> [Activity]
Search the entries below for the word "Linear" and copy each line that has it.
--- Source records ---
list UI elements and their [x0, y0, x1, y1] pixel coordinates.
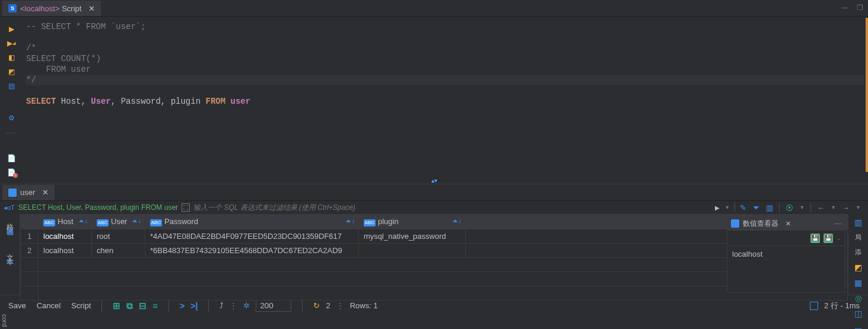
calc-icon[interactable]: ▦	[854, 278, 862, 288]
page-size-input[interactable]	[256, 299, 291, 312]
side-label: cord	[0, 312, 9, 329]
column-header-plugin[interactable]: ABCplugin⏶↓	[359, 215, 466, 229]
export-side-icon[interactable]: ▭	[854, 324, 862, 329]
editor-tab-bar: S <localhost> Script ✕ — ❐	[0, 0, 868, 17]
filter-input[interactable]	[193, 203, 711, 212]
link-icon[interactable]: ⦿	[786, 203, 793, 212]
plan-icon[interactable]: ◩	[7, 68, 17, 76]
restore-icon[interactable]: ❐	[857, 4, 863, 12]
grid-mode-icon[interactable]: ▦	[7, 227, 14, 236]
settings-icon[interactable]: ⚙	[7, 114, 17, 122]
table-row[interactable]: 1 localhost root *4AD47E08DAE2BD4F0977EE…	[21, 229, 848, 244]
results-grid[interactable]: ABCHost⏶↓ ABCUser⏶↓ ABCPassword⏶↓ ABCplu…	[20, 214, 848, 295]
panels-icon[interactable]: ▥	[854, 218, 862, 227]
explain-icon[interactable]: ◧	[7, 53, 17, 62]
filter-funnel-icon[interactable]: ⏷	[752, 203, 760, 212]
results-tab[interactable]: user ✕	[2, 185, 55, 200]
save-value-icon[interactable]: 💾	[810, 234, 820, 243]
script-button[interactable]: Script	[71, 301, 91, 310]
viewer-value[interactable]: localhost	[727, 246, 845, 262]
query-link-icon[interactable]: ◂oT	[4, 204, 15, 212]
outline-icon[interactable]: ▤	[7, 82, 17, 90]
tab-connection: <localhost>	[20, 4, 60, 13]
chevron-down-icon[interactable]: ⌄	[837, 235, 841, 241]
save-button[interactable]: Save	[8, 301, 26, 310]
status-text: 2 行 - 1ms	[824, 301, 860, 311]
layout-icon[interactable]	[810, 302, 818, 310]
script-file-icon: S	[8, 4, 17, 12]
link-menu-icon[interactable]: ▼	[799, 205, 805, 210]
delete-row-icon[interactable]: ⊟	[139, 301, 147, 311]
close-icon[interactable]: ✕	[88, 4, 95, 13]
column-header-user[interactable]: ABCUser⏶↓	[92, 215, 145, 229]
results-tab-bar: user ✕	[0, 184, 868, 201]
add-row-icon[interactable]: ⊞	[113, 301, 120, 311]
column-header-password[interactable]: ABCPassword⏶↓	[145, 215, 359, 229]
split-handle[interactable]: ▴▾	[0, 177, 868, 184]
more-icon[interactable]: ····	[6, 128, 17, 137]
close-icon[interactable]: ✕	[786, 220, 791, 228]
chart-icon[interactable]: ◩	[854, 263, 862, 272]
scrollbar-marker	[866, 18, 868, 172]
nav-back-icon[interactable]: ←	[817, 203, 825, 212]
apply-filter-icon[interactable]: ▶	[715, 205, 720, 211]
selected-cell: localhost	[39, 229, 92, 244]
minimize-icon[interactable]: —	[841, 4, 848, 12]
execute-script-icon[interactable]: ▶◢	[7, 39, 17, 47]
expand-icon[interactable]: ⛶	[182, 203, 190, 212]
viewer-title: 数值查看器	[743, 219, 778, 229]
file-icon[interactable]: 📄	[7, 154, 17, 162]
right-view-tools: ▥ 局 添 ◩ ▦ ◎ ◫ ▭	[848, 214, 868, 295]
value-viewer-panel: 数值查看器 ✕ — 💾 💾 ⌄ localhost	[727, 216, 845, 293]
sql-editor[interactable]: -- SELECT * FROM `user`; /* SELECT COUNT…	[23, 17, 868, 177]
tab-title: Script	[62, 4, 81, 13]
executed-query[interactable]: SELECT Host, User, Password, plugin FROM…	[18, 203, 178, 212]
page-last-icon[interactable]: >|	[190, 301, 198, 311]
results-tab-label: user	[20, 188, 35, 197]
editor-gutter: ▶ ▶◢ ◧ ◩ ▤ ⚙ ···· 📄 📄!	[0, 17, 23, 177]
editor-tab[interactable]: S <localhost> Script ✕	[2, 1, 101, 16]
table-icon	[8, 189, 17, 197]
left-view-tools: 格 区 ▦ 文 本 ⇆	[0, 214, 20, 295]
column-header-host[interactable]: ABCHost⏶↓	[39, 215, 92, 229]
minimize-icon[interactable]: —	[834, 219, 841, 228]
editor-area: ▶ ▶◢ ◧ ◩ ▤ ⚙ ···· 📄 📄! -- SELECT * FROM …	[0, 17, 868, 177]
rownum-header[interactable]	[21, 215, 39, 229]
filter-history-icon[interactable]: ▼	[724, 205, 730, 210]
pencil-icon[interactable]: ✎	[740, 203, 746, 212]
viewer-icon	[731, 219, 739, 228]
page-prev-icon[interactable]: >	[180, 301, 185, 311]
execute-icon[interactable]: ▶	[7, 25, 17, 33]
refresh-icon[interactable]: ↻	[313, 301, 320, 310]
close-icon[interactable]: ✕	[42, 188, 49, 197]
text-mode-icon[interactable]: ⇆	[7, 257, 13, 266]
filter-bar: ◂oT SELECT Host, User, Password, plugin …	[0, 201, 868, 214]
edit-row-icon[interactable]: ≡	[152, 301, 158, 311]
file-error-icon[interactable]: 📄!	[7, 168, 17, 177]
columns-icon[interactable]: ▥	[766, 203, 773, 212]
cancel-button[interactable]: Cancel	[37, 301, 61, 310]
export-icon[interactable]: ⤴	[220, 301, 224, 310]
gear-icon[interactable]: ✲	[243, 301, 250, 310]
nav-fwd-icon[interactable]: →	[842, 203, 850, 212]
save-as-icon[interactable]: 💾	[824, 234, 833, 243]
table-row[interactable]: 2 localhost chen *6BB4837EB74329105EE456…	[21, 244, 848, 258]
duplicate-row-icon[interactable]: ⧉	[126, 301, 133, 311]
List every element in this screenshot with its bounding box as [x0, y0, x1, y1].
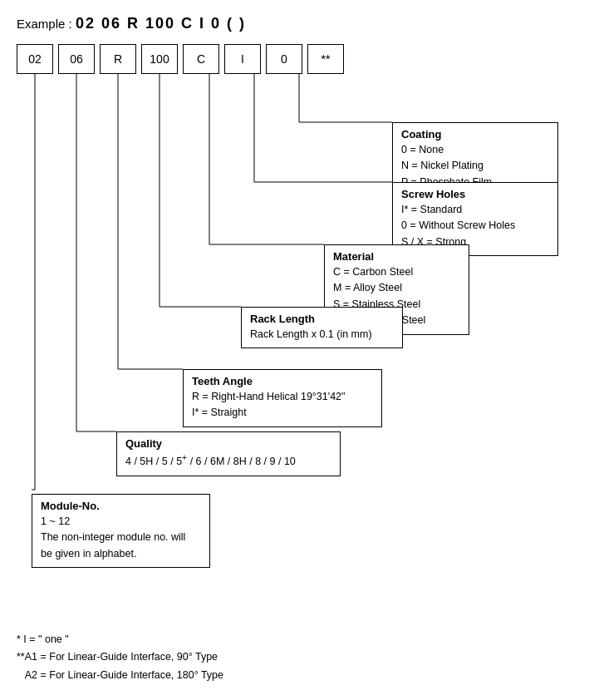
material-title: Material	[333, 250, 460, 263]
code-boxes-row: 02 06 R 100 C I 0 **	[17, 44, 572, 74]
footnote-2: **A1 = For Linear-Guide Interface, 90° T…	[17, 648, 572, 666]
code-box-r: R	[100, 44, 136, 74]
code-box-c: C	[183, 44, 219, 74]
quality-title: Quality	[125, 437, 331, 450]
code-box-i: I	[224, 44, 261, 74]
code-box-star: **	[307, 44, 344, 74]
footnote-3: A2 = For Linear-Guide Interface, 180° Ty…	[17, 667, 572, 684]
module-no-title: Module-No.	[41, 500, 201, 512]
quality-box: Quality 4 / 5H / 5 / 5+ / 6 / 6M / 8H / …	[116, 431, 341, 476]
code-box-100: 100	[141, 44, 178, 74]
rack-length-title: Rack Length	[250, 313, 394, 325]
rack-length-content: Rack Length x 0.1 (in mm)	[250, 327, 394, 343]
module-no-content: 1 ~ 12 The non-integer module no. will b…	[41, 514, 201, 562]
rack-length-box: Rack Length Rack Length x 0.1 (in mm)	[241, 307, 403, 348]
footnotes: * I = " one " **A1 = For Linear-Guide In…	[17, 631, 572, 684]
quality-content: 4 / 5H / 5 / 5+ / 6 / 6M / 8H / 8 / 9 / …	[125, 451, 331, 471]
teeth-angle-content: R = Right-Hand Helical 19°31'42" I* = St…	[192, 389, 373, 421]
code-box-02: 02	[17, 44, 53, 74]
teeth-angle-title: Teeth Angle	[192, 375, 373, 387]
example-title: Example : 02 06 R 100 C I 0 ( )	[17, 15, 572, 32]
code-box-06: 06	[58, 44, 95, 74]
screw-holes-title: Screw Holes	[401, 188, 549, 200]
module-no-box: Module-No. 1 ~ 12 The non-integer module…	[32, 494, 210, 568]
screw-holes-content: I* = Standard 0 = Without Screw Holes S …	[401, 202, 549, 250]
footnote-1: * I = " one "	[17, 631, 572, 648]
teeth-angle-box: Teeth Angle R = Right-Hand Helical 19°31…	[183, 369, 382, 427]
code-box-0: 0	[266, 44, 302, 74]
diagram-area: Coating 0 = None N = Nickel Plating P = …	[17, 74, 582, 606]
coating-title: Coating	[401, 128, 549, 140]
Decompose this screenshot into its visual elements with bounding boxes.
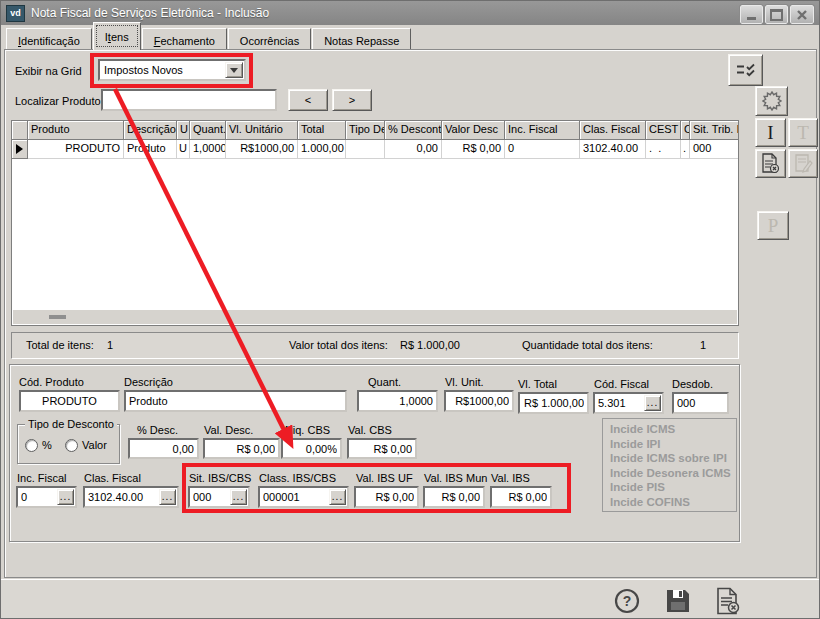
cell-cest[interactable]: . . (646, 140, 681, 159)
table-row[interactable]: PRODUTO Produto U 1,0000 R$1000,00 1.000… (12, 140, 738, 159)
sit-ibs-cbs-lookup-button[interactable]: ... (230, 489, 247, 505)
items-grid[interactable]: Produto Descrição U Quant. Vl. Unitário … (11, 120, 739, 326)
vl-unit-input[interactable] (446, 392, 512, 410)
cell-tipo-des[interactable] (346, 140, 385, 159)
tab-fechamento[interactable]: Fechamento (142, 28, 227, 50)
pct-desc-input[interactable] (130, 440, 197, 457)
save-button[interactable] (663, 586, 693, 616)
maximize-icon (770, 9, 783, 21)
cod-fiscal-field-box: ... (593, 392, 664, 414)
val-desc-input[interactable] (205, 440, 278, 457)
col-u[interactable]: U (177, 121, 190, 140)
cell-produto[interactable]: PRODUTO (28, 140, 124, 159)
cell-pct-desconto[interactable]: 0,00 (385, 140, 442, 159)
vl-total-field-box (518, 392, 589, 414)
tab-ocorrencias[interactable]: Ocorrências (228, 28, 311, 50)
minimize-button[interactable] (740, 5, 763, 24)
quant-field-box (357, 390, 438, 412)
clas-fiscal-field-box: ... (83, 486, 179, 508)
val-cbs-field-box (347, 438, 417, 459)
val-ibs-mun-input[interactable] (425, 488, 483, 506)
col-clas-fiscal[interactable]: Clas. Fiscal (580, 121, 646, 140)
close-icon (797, 10, 807, 20)
vl-total-input[interactable] (520, 394, 587, 412)
search-prev-button[interactable]: < (288, 89, 328, 111)
checklist-icon (736, 63, 756, 77)
class-ibs-cbs-lookup-button[interactable]: ... (329, 489, 346, 505)
col-inc-fiscal[interactable]: Inc. Fiscal (505, 121, 580, 140)
cell-cl[interactable]: . (681, 140, 690, 159)
svg-text:?: ? (623, 593, 632, 609)
sit-ibs-cbs-label: Sit. IBS/CBS (189, 472, 251, 484)
val-cbs-label: Val. CBS (348, 424, 392, 436)
grid-header-row: Produto Descrição U Quant. Vl. Unitário … (12, 121, 738, 140)
col-sit-trib-ibs[interactable]: Sit. Trib. IB (690, 121, 739, 140)
tab-notas-repasse[interactable]: Notas Repasse (312, 28, 411, 50)
scrollbar-thumb[interactable] (49, 315, 66, 319)
insert-item-button[interactable]: I (755, 118, 786, 147)
checklist-button[interactable] (728, 54, 763, 86)
cod-produto-label: Cód. Produto (19, 376, 84, 388)
clas-fiscal-lookup-button[interactable]: ... (159, 489, 176, 505)
cell-vl-unitario[interactable]: R$1000,00 (226, 140, 298, 159)
aliq-cbs-field-box (281, 438, 342, 459)
current-row-arrow-icon (16, 144, 23, 154)
col-descricao[interactable]: Descrição (124, 121, 177, 140)
delete-item-button[interactable] (755, 149, 786, 178)
discount-value-label: Valor (82, 439, 107, 451)
cancel-button[interactable] (713, 586, 743, 616)
combobox-dropdown-button[interactable] (225, 62, 243, 78)
search-product-input[interactable] (103, 91, 275, 109)
cell-total[interactable]: 1.000,00 (298, 140, 346, 159)
save-icon (664, 587, 692, 615)
col-tipo-des[interactable]: Tipo Des (346, 121, 385, 140)
col-vl-unitario[interactable]: Vl. Unitário (226, 121, 298, 140)
help-button[interactable]: ? (612, 586, 642, 616)
col-valor-desc[interactable]: Valor Desc (442, 121, 505, 140)
cell-valor-desc[interactable]: R$ 0,00 (442, 140, 505, 159)
grid-filter-combobox[interactable]: Impostos Novos (98, 59, 246, 81)
cell-quant[interactable]: 1,0000 (190, 140, 226, 159)
cell-clas-fiscal[interactable]: 3102.40.00 (580, 140, 646, 159)
cod-produto-input[interactable] (21, 392, 118, 410)
cod-produto-field-box (19, 390, 120, 412)
totals-bar: Total de itens: 1 Valor total dos itens:… (11, 332, 739, 359)
cell-descricao[interactable]: Produto (124, 140, 177, 159)
descricao-input[interactable] (126, 392, 345, 410)
desdob-input[interactable] (674, 394, 727, 412)
col-quant[interactable]: Quant. (190, 121, 226, 140)
col-total[interactable]: Total (298, 121, 346, 140)
col-cl[interactable]: Cl (681, 121, 690, 140)
tab-itens[interactable]: Itens (93, 22, 141, 50)
val-ibs-uf-input[interactable] (356, 488, 417, 506)
pct-desc-label: % Desc. (137, 424, 178, 436)
cell-inc-fiscal[interactable]: 0 (505, 140, 580, 159)
close-button[interactable] (790, 5, 814, 24)
cell-sit-trib-ibs[interactable]: 000 (690, 140, 739, 159)
cod-fiscal-lookup-button[interactable]: ... (644, 395, 661, 411)
total-items-label: Total de itens: (26, 339, 94, 351)
search-next-button[interactable]: > (332, 89, 372, 111)
tab-identificacao[interactable]: Identificação (6, 28, 92, 50)
val-cbs-input[interactable] (349, 440, 415, 457)
discount-percent-radio[interactable] (25, 439, 38, 452)
col-cest[interactable]: CEST (646, 121, 681, 140)
aliq-cbs-input[interactable] (283, 440, 340, 457)
row-indicator (12, 140, 28, 159)
window-title: Nota Fiscal de Serviços Eletrônica - Inc… (31, 6, 269, 20)
val-ibs-field-box (490, 486, 552, 508)
val-ibs-input[interactable] (492, 488, 550, 506)
cell-u[interactable]: U (177, 140, 190, 159)
text-button-disabled: T (788, 118, 818, 147)
discount-value-radio[interactable] (65, 439, 78, 452)
grid-horizontal-scrollbar[interactable] (13, 310, 737, 324)
seal-icon (762, 91, 782, 111)
maximize-button[interactable] (765, 5, 788, 24)
seal-button[interactable] (755, 86, 788, 116)
bottom-toolbar: ? (1, 579, 819, 619)
col-pct-desconto[interactable]: % Desconto (385, 121, 442, 140)
col-produto[interactable]: Produto (28, 121, 124, 140)
inc-fiscal-lookup-button[interactable]: ... (57, 489, 74, 505)
val-desc-label: Val. Desc. (204, 424, 253, 436)
quant-input[interactable] (359, 392, 436, 410)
---
> [Response below]
footnote-2: **A1 = For Linear-Guide Interface, 90° T…	[17, 648, 572, 666]
footnote-3: A2 = For Linear-Guide Interface, 180° Ty…	[17, 667, 572, 684]
footnotes: * I = " one " **A1 = For Linear-Guide In…	[17, 631, 572, 684]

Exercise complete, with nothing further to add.